■ AIM OF THE TASK
Give the count of lines in the entries that include "Deerfield", and write nothing besides it.

(Dataset entries)
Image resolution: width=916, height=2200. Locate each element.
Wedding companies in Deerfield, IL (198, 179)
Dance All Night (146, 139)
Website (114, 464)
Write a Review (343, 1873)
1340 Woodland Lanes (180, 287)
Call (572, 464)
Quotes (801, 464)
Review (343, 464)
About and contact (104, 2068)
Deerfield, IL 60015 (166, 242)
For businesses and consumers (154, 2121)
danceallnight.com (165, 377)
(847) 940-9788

■ EXERCISE OUTPUT
2